Berklee College of Music
Not only is it a Boston jewel, but it’s the largest independent college of contemporary music in the world. It’s hard to think of the excellence of Boston music without thinking of Berklee. It started as Schillinger House in 1945 and acquired a reputation as a jazz mecca, then became Berklee School of Music in 1954 and has been expanding its curriculum ever since. It became Berklee College of Music in 1970 and the first college to offer a songwriting major in 1987; it now offers classes in everything from rock, country and reggae, to African studies, hip hop, salsa and even bluegrass (Sarah Hull, a bluegrass phenomenon, was given a scholarship).
Berklee is supremely international — more than 80 countries are represented in its 8,200-plus student body — and it has a Berklee branch in Valencia, Spain. It also owns two important venues in Boston — the 1,200-capacity Berklee Performance Center, which has booked national acts (Paul Simon and Steve Winwood among them), and the more intimate Cafe 939, which is run by students. Berklee also owns 21 buildings and has 13 recording studios. And it runs a wealth of online courses, including (for full disclosure) this writer’s “Rock History.”

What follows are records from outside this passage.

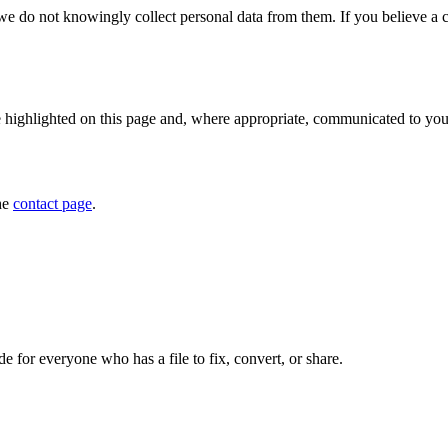
we do not knowingly collect personal data from them. If you believe a c
e highlighted on this page and, where appropriate, communicated to you.
he
contact page
.
de for everyone who has a file to fix, convert, or share.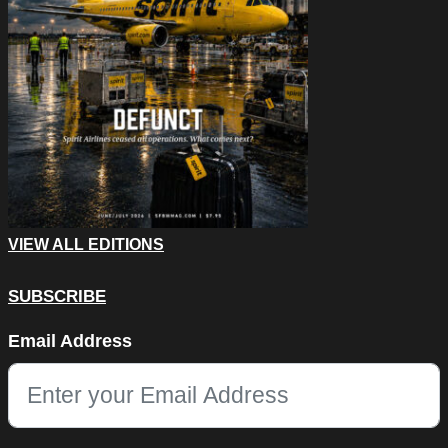
VIEW ALL EDITIONS
SUBSCRIBE
Facebook
Email Address
This field is for validation purposes and should be left unchang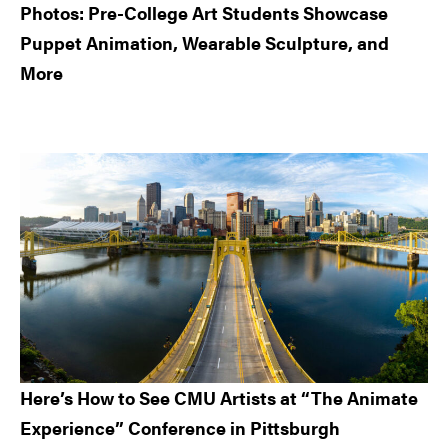
Photos: Pre-College Art Students Showcase
Puppet Animation, Wearable Sculpture, and
More
Here’s How to See CMU Artists at “The Animate
Experience” Conference in Pittsburgh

But the real story of Berklee is the quality of the musicians it produces. Its artists have won 229 Grammy awards (and counting). Those who have spent at least one semester there include Melissa Etheridge, Quincy Jones, Bruce Hornsby, John Mayer, Brad Whitford and Joey Kramer of Aerosmith, Natalie Maines of The Dixie Chicks, Juliana Hatfield, Aimee Mann, Donald Fagen of Steely Dan, Steve Smith of Journey, Gavin DeGraw, South Korean rapper PSY (of “Gangham Style” fame), Steve Vai, Billy Squier, Bill Frisell, Danilo Perez, Al DiMeola, Rivers Cuomo of Weezer, Paula Cole, Bruce Cockburn, Eliot Easton of The Cars and…well, you get the picture.